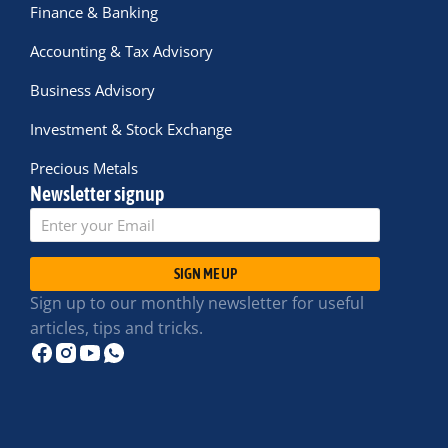
Finance & Banking
Accounting & Tax Advisory
Business Advisory
Investment & Stock Exchange
Precious Metals
Newsletter signup
SIGN ME UP
Sign up to our monthly newsletter for useful
articles, tips and tricks.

_ _ _

ASSIGNMENT → The required output is the exact sequence of lines from the one containing "Investment & Stock Exchange" through the end of the listing, both endpoints included.

WRITTEN RESPONSE →
Investment & Stock Exchange
Precious Metals
Newsletter signup
SIGN ME UP
Sign up to our monthly newsletter for useful
articles, tips and tricks.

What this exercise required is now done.